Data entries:
_ _ _

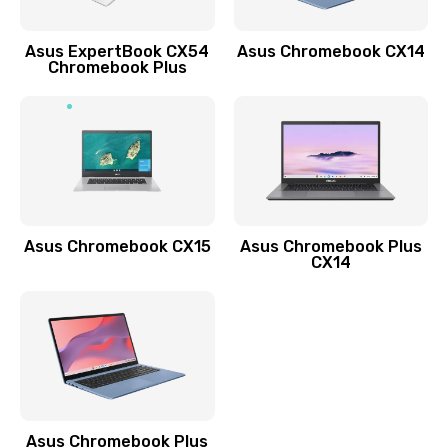
Обновление ПО
Asus ExpertBook CX54
Asus Chromebook CX14
890 руб.
Chromebook Plus
Заказать
Замена стекла
990 руб.
Заказать
Asus Chromebook CX15
Asus Chromebook Plus
Замена датчика приближения
CX14
890 руб.
Заказать
Замена антенны
390 руб.
Asus Chromebook Plus
Заказать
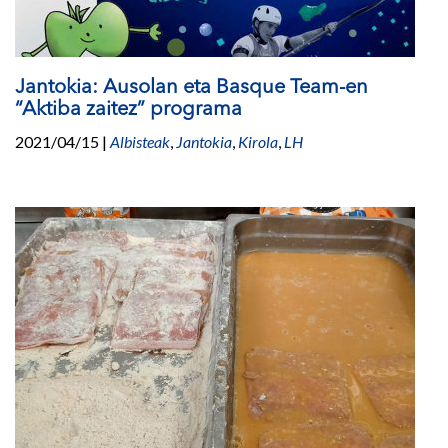
Jantokia: Ausolan eta Basque Team-en
“Aktiba zaitez” programa
2021/04/15
|
Albisteak
,
Jantokia
,
Kirola
,
LH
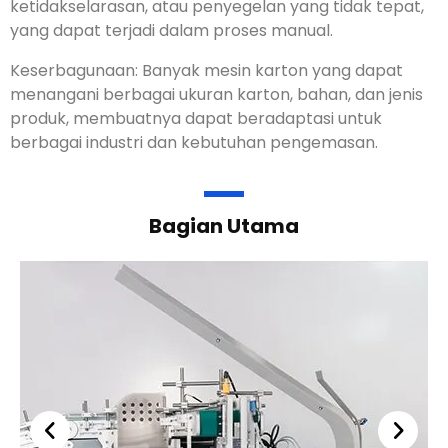
ketidakselarasan, atau penyegelan yang tidak tepat,
yang dapat terjadi dalam proses manual.
Keserbagunaan: Banyak mesin karton yang dapat
menangani berbagai ukuran karton, bahan, dan jenis
produk, membuatnya dapat beradaptasi untuk
berbagai industri dan kebutuhan pengemasan.
Bagian Utama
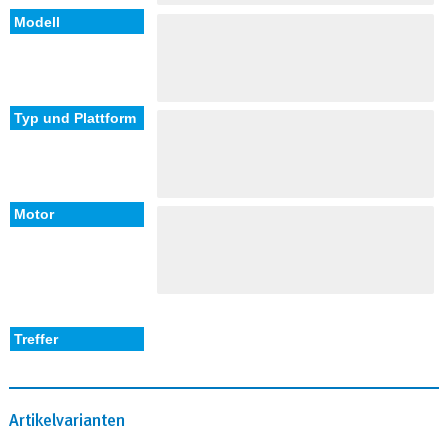
Artikelvarianten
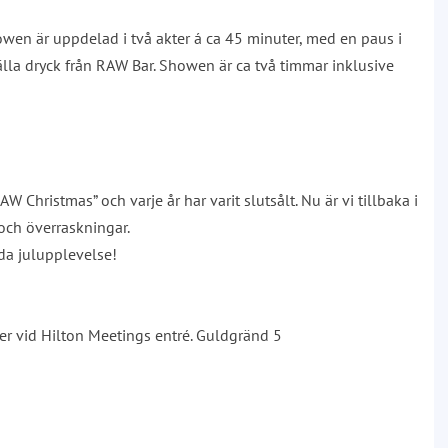
owen är uppdelad i två akter á ca 45 minuter, med en paus i
älla dryck från RAW Bar. Showen är ca två timmar inklusive
Christmas” och varje år har varit slutsålt. Nu är vi tillbaka i
och överraskningar.
lda julupplevelse!
r vid Hilton Meetings entré. Guldgränd 5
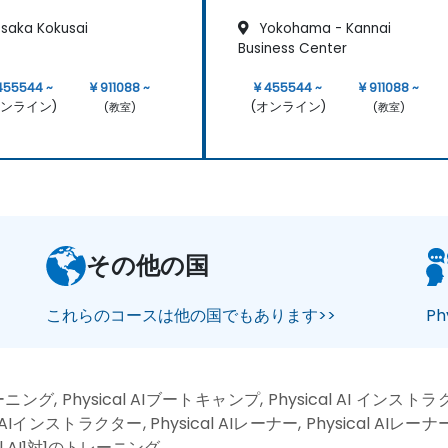
saka Kokusai
Yokohama - Kannai
Business Center
455544 ~
¥ 911088 ~
¥ 455544 ~
¥ 911088 ~
オンライン)
(オンライン)
(教室)
(教室)
その他の国
これらのコースは他の国でもあります>>
Ph
トレーニング, Physical AIブートキャンプ, Physical AI インス
ical AIインストラクター, Physical AIレーナー, Physical AIレーナ
cal AI1対1のトレーニング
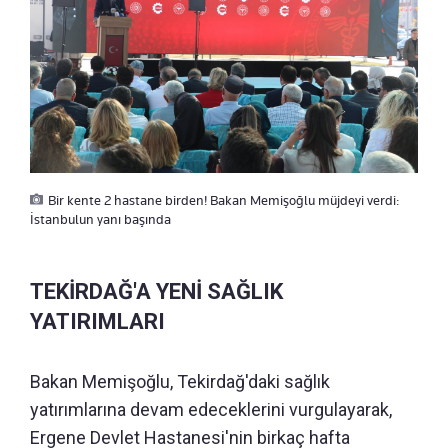
Bir kente 2 hastane birden! Bakan Memişoğlu müjdeyi verdi:
İstanbulun yanı başında
TEKİRDAĞ'A YENİ SAĞLIK
YATIRIMLARI
Bakan Memişoğlu, Tekirdağ'daki sağlık
yatırımlarına devam edeceklerini vurgulayarak,
Ergene Devlet Hastanesi'nin birkaç hafta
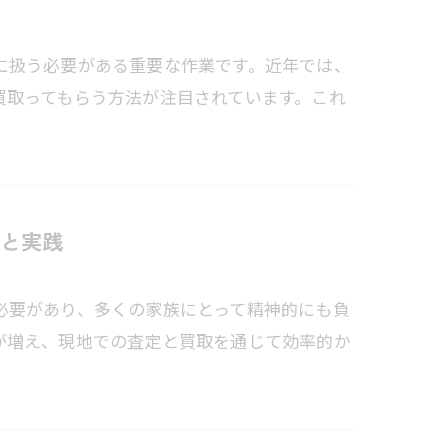
に扱う必要がある重要な作業です。近年では、
買取ってもらう方法が注目されています。これ
と実践
必要があり、多くの家族にとって精神的にも負
が増え、現地での査定と買取を通じて効率的か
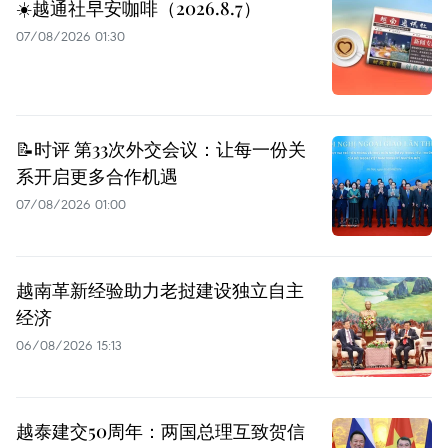
☀️越通社早安咖啡（2026.8.7）
07/08/2026 01:30
📝时评 第33次外交会议：让每一份关
系开启更多合作机遇
07/08/2026 01:00
越南革新经验助力老挝建设独立自主
经济
06/08/2026 15:13
越泰建交50周年：两国总理互致贺信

_ _ _

## YOUR GOAL
Only the pictures are to be left out; write out all the other data exactly.

## RESULT OF THE EXERCISE
Обновление ПО
Asus ExpertBook CX54
Asus Chromebook CX14
890 руб.
Chromebook Plus
Заказать
Замена стекла
990 руб.
Заказать
Asus Chromebook CX15
Asus Chromebook Plus
Замена датчика приближения
CX14
890 руб.
Заказать
Замена антенны
390 руб.
Asus Chromebook Plus
Заказать
Jantokia: Ausolan eta Basque Team-en
“Aktiba zaitez” programa
2021/04/15
|
Albisteak
,
Jantokia
,
Kirola
,
LH
ketidakselarasan, atau penyegelan yang tidak tepat,
yang dapat terjadi dalam proses manual.
Keserbagunaan: Banyak mesin karton yang dapat
menangani berbagai ukuran karton, bahan, dan jenis
produk, membuatnya dapat beradaptasi untuk
berbagai industri dan kebutuhan pengemasan.
Bagian Utama
Artikelvarianten
owen är uppdelad i två akter á ca 45 minuter, med en paus i
älla dryck från RAW Bar. Showen är ca två timmar inklusive
Christmas” och varje år har varit slutsålt. Nu är vi tillbaka i
och överraskningar.
lda julupplevelse!
r vid Hilton Meetings entré. Guldgränd 5
saka Kokusai
Yokohama - Kannai
Business Center
455544 ~
¥ 911088 ~
¥ 455544 ~
¥ 911088 ~
オンライン)
(オンライン)
(教室)
(教室)
その他の国
これらのコースは他の国でもあります>>
Ph
トレーニング, Physical AIブートキャンプ, Physical AI インス
ical AIインストラクター, Physical AIレーナー, Physical AIレーナ
cal AI1対1のトレーニング
Bir kente 2 hastane birden! Bakan Memişoğlu müjdeyi verdi:
İstanbulun yanı başında
TEKİRDAĞ'A YENİ SAĞLIK
YATIRIMLARI
Bakan Memişoğlu, Tekirdağ'daki sağlık
yatırımlarına devam edeceklerini vurgulayarak,
Ergene Devlet Hastanesi'nin birkaç hafta
に扱う必要がある重要な作業です。近年では、
買取ってもらう方法が注目されています。これ
と実践
必要があり、多くの家族にとって精神的にも負
が増え、現地での査定と買取を通じて効率的か
☀️越通社早安咖啡（2026.8.7）
07/08/2026 01:30
📝时评 第33次外交会议：让每一份关
系开启更多合作机遇
07/08/2026 01:00
越南革新经验助力老挝建设独立自主
经济
06/08/2026 15:13
越泰建交50周年：两国总理互致贺信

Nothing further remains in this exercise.